The COVID-19 pandemic has been particularly devastating for the South Asian community in Peel Region – part of the greater Toronto area – where about half the residents identify as having ancestry from India, Sri Lanka, Pakistan, Nepal or Bangladesh.
With the city of Brampton as the epicentre, Peel Region emerged as a hot spot in Ontario beginning in Fall 2020, accounting for 22% of provincial cases of COVID-19. Peel comprises only 10% of Ontario’s population.
PHRI Senior Scientist Sonia Anand and her COVID CommUNITY- South Asian study team set out to measure the immune response to the COVID-19 vaccine and its safety in South Asian individuals.
Dried blood spots for assessing antibodies to COVID vaccination were collected from 916 South Asian study participants (average age of 41) during the peak of pandemic ‘wave 3’, April to July 2021.
The results confirmed a high infection rate of 23.6% in these individuals, with serologic (blood serum) evidence of prior SARS-CoV-2 infection. Anand and team reported these findings in CMAJ Open.
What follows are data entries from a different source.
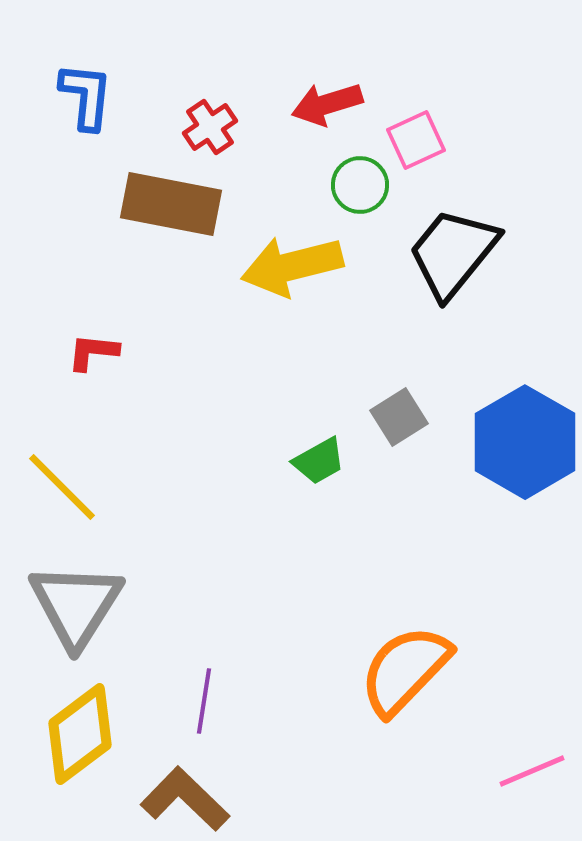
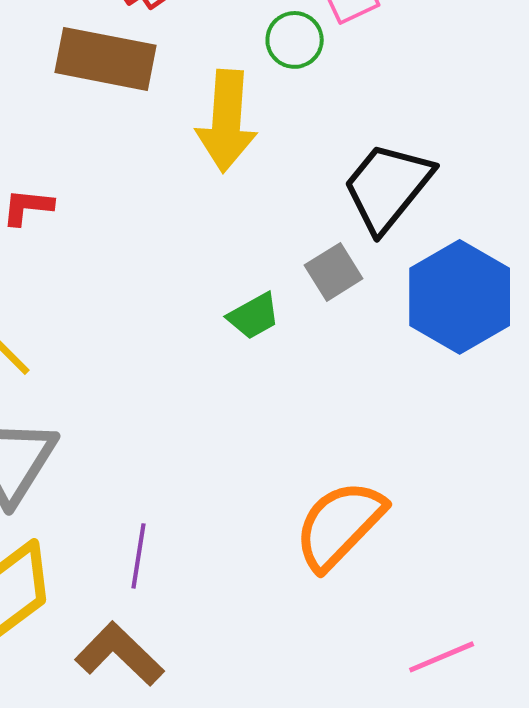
black trapezoid: (453, 253) -> (388, 187), moved
yellow arrow: (292, 266) -> (227, 121), turned -72
pink line: (532, 771) -> (442, 657), moved

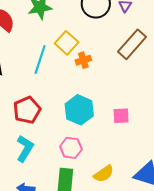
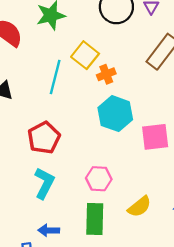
cyan hexagon: (79, 110) -> (115, 114), moved
pink square: (121, 116) -> (155, 137), size x1.4

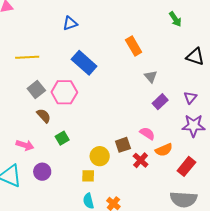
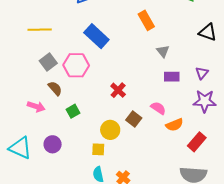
purple rectangle: (160, 102) -> (172, 77), turned 42
pink arrow: (25, 145) -> (36, 107), moved
brown square: (123, 145) -> (134, 119), turned -35
red cross: (141, 160) -> (118, 90), moved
Her coauthors included Lawrence Loh, Chief Medical Officer of Health for Peel.
Anand and team also assessed the living and working arrangements potentially affecting South Asians in Peel during the pandemic, with a questionnaire in which 693 participants responded. The researchers found that:
- Just shy of half perceived they were at high COVID-19 risk owing to their geographic location.
- Just over a third of respondents said they were at high risk owing to their type of employment (most identified as ‘essential workers’ wherein they could not perform their jobs at home).
- Twenty percent lived in multi-generational households.
“These factors, along with lower socioeconomic status, are the primary determinants of the higher seropositivity rates in Peel’s South Asian community, instead of any innately biological cause,” she says.
Anand adds that collecting data on past COVID-19 infections is vital for governments when prioritizing health-care resources for at-risk communities.